> Exercise requirements
Only the pictures are to be dropped; the rest of the data below is to be duplicated exactly.
*** Opening Source information ***
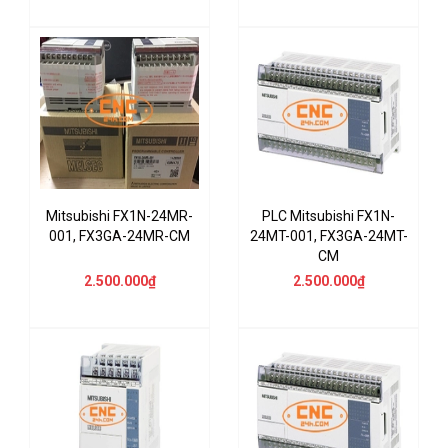
Mitsubishi FX1N-24MR-
PLC Mitsubishi FX1N-
001, FX3GA-24MR-CM
24MT-001, FX3GA-24MT-
CM
2.500.000₫
2.500.000₫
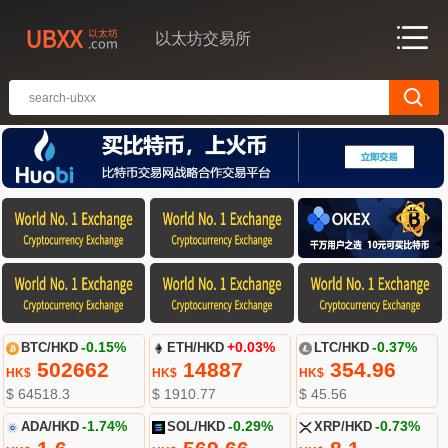
以太坊交易所
BTC/HKD
-0.15%
ETH/HKD
+0.03%
LTC/HKD
-0.37%
502662
14887
354.96
HK$
HK$
HK$
$ 64518.3
$ 1910.77
$ 45.56
ADA/HKD
-1.74%
SOL/HKD
-0.29%
XRP/HKD
-0.73%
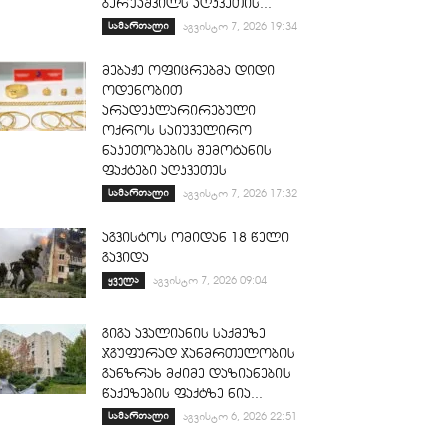
ბერუაშვილს აღკვეთის...
სამართალი
აგვისტო 7, 2026 19:34
მებაჟე ოფიცრებმა დიდი
ოდენობით
არადეკლარირებული
ოქროს საიუველირო
ნაკეთობების შემოტანის
ფაქტები აღკვეთეს
სამართალი
აგვისტო 7, 2026 17:32
აგვისტოს ომიდან 18 წელი
გავიდა
ყველა
აგვისტო 7, 2026 09:04
გიგა ავალიანის საქმეზე
ჯგუფურად ჯანმრთელობის
განზრახ მძიმე დაზიანების
წაქეზების ფაქტზე ნია...
სამართალი
აგვისტო 6, 2026 22:51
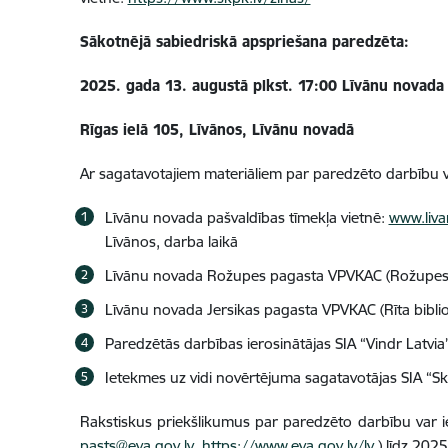
Sākotnējā sabiedriskā apspriešana paredzēta:
2025. gada 13. augustā plkst. 17:00 Līvānu novada 
Rīgas ielā 105, Līvānos, Līvānu novadā
Ar sagatavotajiem materiāliem par paredzēto darbību va
Līvānu novada pašvaldības tīmekļa vietnē:
www.livan
Līvānos
, darba laikā
Līvānu novada Rožupes pagasta VPVKAC (Rožupes bi
Līvānu novada Jersikas pagasta VPVKAC (Rīta bibliot
Paredzētās darbības ierosinātājas SIA “Vindr Latvia
Ietekmes uz vidi novērtējuma sagatavotājas SIA “S
Rakstiskus priekšlikumus par paredzēto darbību var 
pasts@eva.gov.lv
,
https://www.eva.gov.lv/lv
) līdz 202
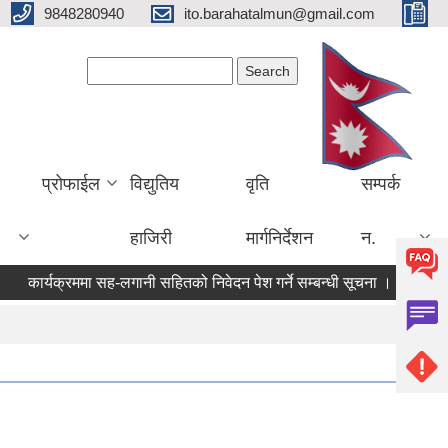
9848280940
ito.barahatalmun@gmail.com
Search form
Search
प्रोफाईल
विद्युतिय
वृति
सम्पर्क
हाजिरी
मार्गनिर्देशन
न.
कार्यक्रममा सह-लगानी सहितको निवेदन पेश गर्ने सम्बन्धी सूचना ।।।
आ.ब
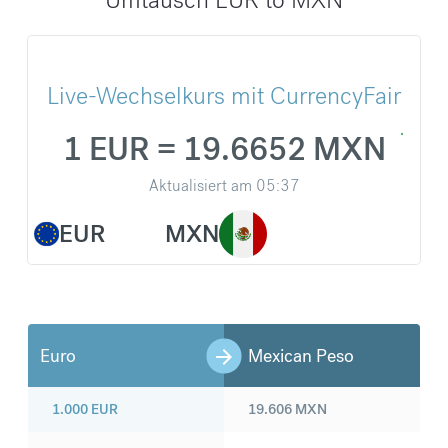
Live-Wechselkurs mit CurrencyFair
1 EUR = 19.6652 MXN
Aktualisiert am
05:37
EUR
MXN
Euro
Mexican Peso
1.000
EUR
19.606
MXN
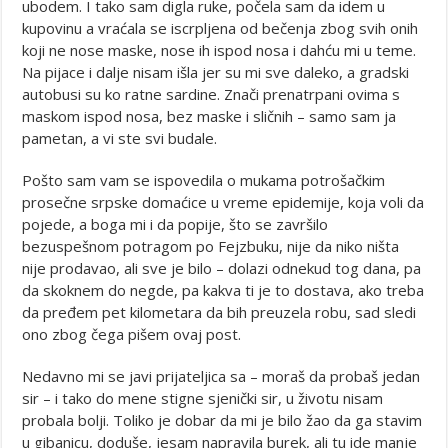
ubodem. I tako sam digla ruke, počela sam da idem u
kupovinu a vraćala se iscrpljena od bečenja zbog svih onih
koji ne nose maske, nose ih ispod nosa i dahću mi u teme.
Na pijace i dalje nisam išla jer su mi sve daleko, a gradski
autobusi su ko ratne sardine. Znači prenatrpani ovima s
maskom ispod nosa, bez maske i sličnih – samo sam ja
pametan, a vi ste svi budale.
Pošto sam vam se ispovedila o mukama potrošačkim
prosečne srpske domaćice u vreme epidemije, koja voli da
pojede, a boga mi i da popije, što se završilo
bezuspešnom potragom po Fejzbuku, nije da niko ništa
nije prodavao, ali sve je bilo – dolazi odnekud tog dana, pa
da skoknem do negde, pa kakva ti je to dostava, ako treba
da pređem pet kilometara da bih preuzela robu, sad sledi
ono zbog čega pišem ovaj post.
Nedavno mi se javi prijateljica sa – moraš da probaš jedan
sir – i tako do mene stigne sjenički sir, u životu nisam
probala bolji. Toliko je dobar da mi je bilo žao da ga stavim
u gibanicu, doduše, jesam napravila burek, ali tu ide manje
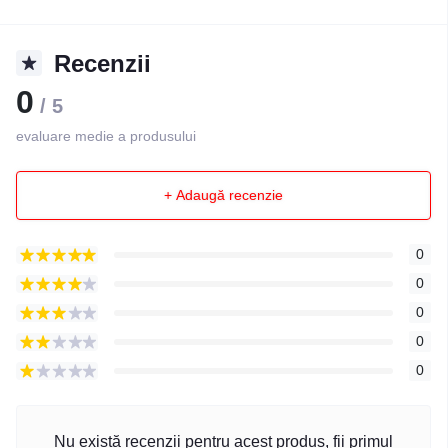
Recenzii
0
/ 5
evaluare medie a produsului
+ Adaugă recenzie
0
0
0
0
0
Nu există recenzii pentru acest produs, fii primul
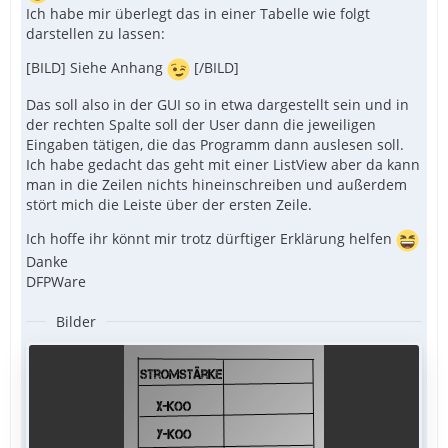
Ich habe mir überlegt das in einer Tabelle wie folgt
darstellen zu lassen:
[BILD] Siehe Anhang
[/BILD]
Das soll also in der GUI so in etwa dargestellt sein und in
der rechten Spalte soll der User dann die jeweiligen
Eingaben tätigen, die das Programm dann auslesen soll.
Ich habe gedacht das geht mit einer ListView aber da kann
man in die Zeilen nichts hineinschreiben und außerdem
stört mich die Leiste über der ersten Zeile.
Ich hoffe ihr könnt mir trotz dürftiger Erklärung helfen
Danke
DFPWare
Bilder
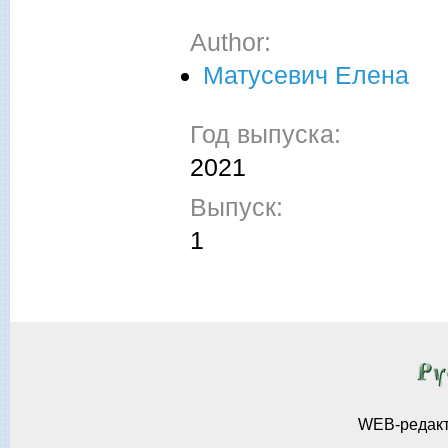
Author:
Матусевич Елена
Год выпуска:
2021
Выпуск:
1
WEB-редак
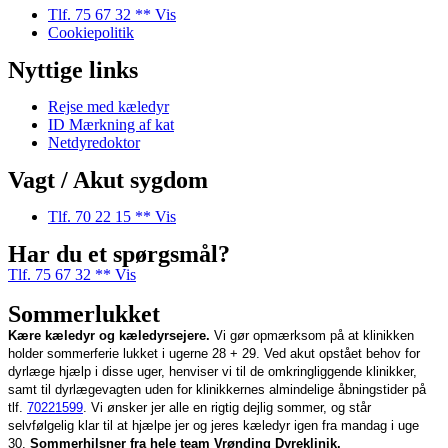
Tlf. 75 67 32 ** Vis
Cookiepolitik
Nyttige links
Rejse med kæledyr
ID Mærkning af kat
Netdyredoktor
Vagt / Akut sygdom
Tlf. 70 22 15 ** Vis
Har du et spørgsmål?
Tlf. 75 67 32 ** Vis
Sommerlukket
Kære kæledyr og kæledyrsejere.
Vi gør opmærksom på at klinikken
holder sommerferie lukket i ugerne 28 + 29.
Ved akut opstået behov for
dyrlæge hjælp i disse uger, henviser vi til de omkringliggende klinikker,
samt til dyrlægevagten uden for klinikkernes almindelige åbningstider på
tlf.
70221599
.
Vi ønsker jer alle en rigtig dejlig sommer, og står
selvfølgelig klar til at hjælpe jer og jeres kæledyr igen fra mandag i uge
30.
Sommerhilsner fra hele team Vrønding Dyreklinik.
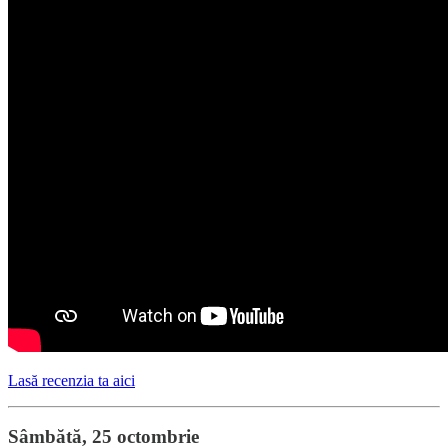
Lasă recenzia ta aici
Sâmbătă, 25 octombrie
*** Closing Source information ***
> Result
Mitsubishi FX1N-24MR-
PLC Mitsubishi FX1N-
001, FX3GA-24MR-CM
24MT-001, FX3GA-24MT-
CM
2.500.000₫
2.500.000₫
以太坊交易所
BTC/HKD
-0.15%
ETH/HKD
+0.03%
LTC/HKD
-0.37%
502662
14887
354.96
HK$
HK$
HK$
$ 64518.3
$ 1910.77
$ 45.56
ADA/HKD
-1.74%
SOL/HKD
-0.29%
XRP/HKD
-0.73%
ბერუაშვილს აღკვეთის...
სამართალი
აგვისტო 7, 2026 19:34
მებაჟე ოფიცრებმა დიდი
ოდენობით
არადეკლარირებული
ოქროს საიუველირო
ნაკეთობების შემოტანის
ფაქტები აღკვეთეს
სამართალი
აგვისტო 7, 2026 17:32
აგვისტოს ომიდან 18 წელი
გავიდა
ყველა
აგვისტო 7, 2026 09:04
გიგა ავალიანის საქმეზე
ჯგუფურად ჯანმრთელობის
განზრახ მძიმე დაზიანების
წაქეზების ფაქტზე ნია...
სამართალი
აგვისტო 6, 2026 22:51
Sākotnējā sabiedriskā apspriešana paredzēta:
2025. gada 13. augustā plkst. 17:00 Līvānu novada 
Rīgas ielā 105, Līvānos, Līvānu novadā
Ar sagatavotajiem materiāliem par paredzēto darbību va
Līvānu novada pašvaldības tīmekļa vietnē:
www.livan
Līvānos
, darba laikā
Līvānu novada Rožupes pagasta VPVKAC (Rožupes bi
Līvānu novada Jersikas pagasta VPVKAC (Rīta bibliot
Paredzētās darbības ierosinātājas SIA “Vindr Latvia
Ietekmes uz vidi novērtējuma sagatavotājas SIA “S
Rakstiskus priekšlikumus par paredzēto darbību var 
pasts@eva.gov.lv
,
https://www.eva.gov.lv/lv
) līdz 202
9848280940
ito.barahatalmun@gmail.com
Search form
Search
प्रोफाईल
विद्युतिय
वृति
सम्पर्क
हाजिरी
मार्गनिर्देशन
न.
कार्यक्रममा सह-लगानी सहितको निवेदन पेश गर्ने सम्बन्धी सूचना ।।।
आ.ब
Live-Wechselkurs mit CurrencyFair
1 EUR = 19.6652 MXN
Aktualisiert am
05:37
EUR
MXN
Euro
Mexican Peso
1.000
EUR
19.606
MXN
ubodem. I tako sam digla ruke, počela sam da idem u
kupovinu a vraćala se iscrpljena od bečenja zbog svih onih
koji ne nose maske, nose ih ispod nosa i dahću mi u teme.
Na pijace i dalje nisam išla jer su mi sve daleko, a gradski
autobusi su ko ratne sardine. Znači prenatrpani ovima s
maskom ispod nosa, bez maske i sličnih – samo sam ja
pametan, a vi ste svi budale.
Pošto sam vam se ispovedila o mukama potrošačkim
prosečne srpske domaćice u vreme epidemije, koja voli da
pojede, a boga mi i da popije, što se završilo
bezuspešnom potragom po Fejzbuku, nije da niko ništa
nije prodavao, ali sve je bilo – dolazi odnekud tog dana, pa
da skoknem do negde, pa kakva ti je to dostava, ako treba
da pređem pet kilometara da bih preuzela robu, sad sledi
ono zbog čega pišem ovaj post.
Nedavno mi se javi prijateljica sa – moraš da probaš jedan
sir – i tako do mene stigne sjenički sir, u životu nisam
probala bolji. Toliko je dobar da mi je bilo žao da ga stavim
u gibanicu, doduše, jesam napravila burek, ali tu ide manje
Recenzii
0
/ 5
evaluare medie a produsului
+ Adaugă recenzie
0
0
0
0
0
Nu există recenzii pentru acest produs, fii primul
Ich habe mir überlegt das in einer Tabelle wie folgt
darstellen zu lassen:
[BILD] Siehe Anhang
[/BILD]
Das soll also in der GUI so in etwa dargestellt sein und in
der rechten Spalte soll der User dann die jeweiligen
Eingaben tätigen, die das Programm dann auslesen soll.
Ich habe gedacht das geht mit einer ListView aber da kann
man in die Zeilen nichts hineinschreiben und außerdem
stört mich die Leiste über der ersten Zeile.
Ich hoffe ihr könnt mir trotz dürftiger Erklärung helfen
Danke
DFPWare
Bilder
Author:
Матусевич Елена
Год выпуска:
2021
Выпуск:
1
WEB-редак
Tlf. 75 67 32 ** Vis
Cookiepolitik
Nyttige links
Rejse med kæledyr
ID Mærkning af kat
Netdyredoktor
Vagt / Akut sygdom
Tlf. 70 22 15 ** Vis
Har du et spørgsmål?
Tlf. 75 67 32 ** Vis
Sommerlukket
Kære kæledyr og kæledyrsejere.
Vi gør opmærksom på at klinikken
holder sommerferie lukket i ugerne 28 + 29.
Ved akut opstået behov for
dyrlæge hjælp i disse uger, henviser vi til de omkringliggende klinikker,
samt til dyrlægevagten uden for klinikkernes almindelige åbningstider på
tlf.
70221599
.
Vi ønsker jer alle en rigtig dejlig sommer, og står
selvfølgelig klar til at hjælpe jer og jeres kæledyr igen fra mandag i uge
30.
Sommerhilsner fra hele team Vrønding Dyreklinik.
Lasă recenzia ta aici
Sâmbătă, 25 octombrie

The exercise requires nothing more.